School District of Lee County facing big budget shortfall amid coronavirus pandemic
Lee County schools are facing a big budget shortfall. They’re looking back to the height of the Great Recession to operate this coming school year.
It’s hard to quantify the financial impact COVID-19 will have on schools until the governor’s office releases new budget projections.
In the meantime, Lee County is being proactive to find out how that will impact students and teachers in the coming year.
$769 million. That’s what the school district is banking on from the state the next fiscal year.
“I’m really, honestly worried that once their budget is cut, ours will be too,” said school board member, Melisa Giovannelli.
The question is, by how much? That’s what keeps Ami Desomaur, the district’s chief financial officer, up at night.
“Part of our process moving forward will be continuing to gather information come up with what we think realistic scenarios for the budget will be and put ourselves in a position to be able to react to whatever situation may come our way,” she said.
Desomaur and her staff have created five different scenarios ranging in a budget shortfall from $20 million all the way to $143 million.
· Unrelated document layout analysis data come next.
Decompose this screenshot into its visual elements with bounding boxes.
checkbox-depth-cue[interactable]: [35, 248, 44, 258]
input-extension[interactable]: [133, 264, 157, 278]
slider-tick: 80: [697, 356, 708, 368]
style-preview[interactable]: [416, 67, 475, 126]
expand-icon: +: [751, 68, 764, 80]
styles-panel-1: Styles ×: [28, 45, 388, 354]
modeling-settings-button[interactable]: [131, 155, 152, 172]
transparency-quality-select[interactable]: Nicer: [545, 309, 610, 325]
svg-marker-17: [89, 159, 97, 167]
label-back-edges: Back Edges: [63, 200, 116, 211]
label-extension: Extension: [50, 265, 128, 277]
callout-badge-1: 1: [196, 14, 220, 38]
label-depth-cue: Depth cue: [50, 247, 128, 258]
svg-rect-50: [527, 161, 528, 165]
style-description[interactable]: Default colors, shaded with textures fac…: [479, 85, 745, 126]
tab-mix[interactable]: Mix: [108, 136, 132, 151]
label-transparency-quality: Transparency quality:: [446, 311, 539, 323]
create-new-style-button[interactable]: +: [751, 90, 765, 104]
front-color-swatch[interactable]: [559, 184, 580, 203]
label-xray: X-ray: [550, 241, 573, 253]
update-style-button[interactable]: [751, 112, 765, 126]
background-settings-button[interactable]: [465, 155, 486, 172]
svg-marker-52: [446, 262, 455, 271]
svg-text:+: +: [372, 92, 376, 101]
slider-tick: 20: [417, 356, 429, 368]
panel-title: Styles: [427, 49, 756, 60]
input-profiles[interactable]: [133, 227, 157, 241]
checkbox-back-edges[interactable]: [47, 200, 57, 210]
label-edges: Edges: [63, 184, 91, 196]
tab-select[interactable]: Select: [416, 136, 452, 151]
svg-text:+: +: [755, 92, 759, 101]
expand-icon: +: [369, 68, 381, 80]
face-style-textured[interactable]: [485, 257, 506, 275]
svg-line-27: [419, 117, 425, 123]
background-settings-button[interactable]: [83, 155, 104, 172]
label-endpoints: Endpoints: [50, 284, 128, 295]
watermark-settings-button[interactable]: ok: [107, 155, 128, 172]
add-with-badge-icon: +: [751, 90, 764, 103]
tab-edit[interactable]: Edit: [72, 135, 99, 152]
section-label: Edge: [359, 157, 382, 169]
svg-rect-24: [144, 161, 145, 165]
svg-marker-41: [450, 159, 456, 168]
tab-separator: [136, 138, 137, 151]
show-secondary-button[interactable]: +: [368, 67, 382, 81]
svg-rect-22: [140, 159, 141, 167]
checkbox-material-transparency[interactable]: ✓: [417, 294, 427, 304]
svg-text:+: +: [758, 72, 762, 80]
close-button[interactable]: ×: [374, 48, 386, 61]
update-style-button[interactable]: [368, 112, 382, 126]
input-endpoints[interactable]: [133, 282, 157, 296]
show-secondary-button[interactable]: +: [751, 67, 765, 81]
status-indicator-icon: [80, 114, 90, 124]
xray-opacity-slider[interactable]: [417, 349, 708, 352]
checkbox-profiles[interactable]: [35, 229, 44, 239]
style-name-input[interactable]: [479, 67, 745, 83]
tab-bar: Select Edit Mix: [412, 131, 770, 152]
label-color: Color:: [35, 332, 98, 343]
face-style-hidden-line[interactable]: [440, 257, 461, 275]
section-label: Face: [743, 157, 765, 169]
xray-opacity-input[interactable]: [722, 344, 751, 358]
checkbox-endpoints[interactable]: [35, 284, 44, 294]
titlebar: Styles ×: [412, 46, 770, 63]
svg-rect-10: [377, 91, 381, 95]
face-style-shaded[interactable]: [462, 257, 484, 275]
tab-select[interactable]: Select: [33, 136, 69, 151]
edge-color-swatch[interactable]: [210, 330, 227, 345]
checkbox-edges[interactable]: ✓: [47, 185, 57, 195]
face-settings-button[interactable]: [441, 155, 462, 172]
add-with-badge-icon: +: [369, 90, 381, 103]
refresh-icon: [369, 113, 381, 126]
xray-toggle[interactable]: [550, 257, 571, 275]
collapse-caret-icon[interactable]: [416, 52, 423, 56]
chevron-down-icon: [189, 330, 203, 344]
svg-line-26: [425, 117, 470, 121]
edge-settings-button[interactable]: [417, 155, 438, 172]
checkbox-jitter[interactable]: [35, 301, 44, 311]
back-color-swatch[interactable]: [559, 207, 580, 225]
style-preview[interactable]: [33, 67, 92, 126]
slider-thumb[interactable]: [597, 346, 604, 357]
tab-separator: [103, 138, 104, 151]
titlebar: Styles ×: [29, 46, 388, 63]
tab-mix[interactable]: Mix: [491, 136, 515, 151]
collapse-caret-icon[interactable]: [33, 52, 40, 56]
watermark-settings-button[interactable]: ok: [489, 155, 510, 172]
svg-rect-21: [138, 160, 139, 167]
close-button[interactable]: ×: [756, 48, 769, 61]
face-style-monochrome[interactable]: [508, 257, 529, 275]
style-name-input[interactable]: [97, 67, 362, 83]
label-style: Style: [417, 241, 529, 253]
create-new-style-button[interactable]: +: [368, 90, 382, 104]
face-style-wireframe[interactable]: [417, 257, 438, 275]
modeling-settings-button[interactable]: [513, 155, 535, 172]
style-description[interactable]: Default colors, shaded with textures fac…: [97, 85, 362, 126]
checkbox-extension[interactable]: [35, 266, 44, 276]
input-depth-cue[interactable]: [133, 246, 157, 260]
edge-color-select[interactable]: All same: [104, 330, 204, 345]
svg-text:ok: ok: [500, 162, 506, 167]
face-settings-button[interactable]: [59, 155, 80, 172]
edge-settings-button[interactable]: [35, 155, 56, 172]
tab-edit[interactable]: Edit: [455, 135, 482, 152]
All of them call for a cut in per-student spending.
“We looked at 2010, which was in the middle of the last recession, we had a per-student allocation of $7,155 and we said, okay, what if we were going to go back to that? We’re looking at an $82 million loss for the county,” said Kelly.
Lee County schools originally expected to spend $8,005 per student in 2021.
Cutting spending on students is another way of saying cutting spending on teachers and staff, where the district normally spends 70% of its budget.
“I’m going to fight very hard for our teachers and staff to stay employed, cause I’m concerned that that might be where budget cuts are,” Giovannelli said.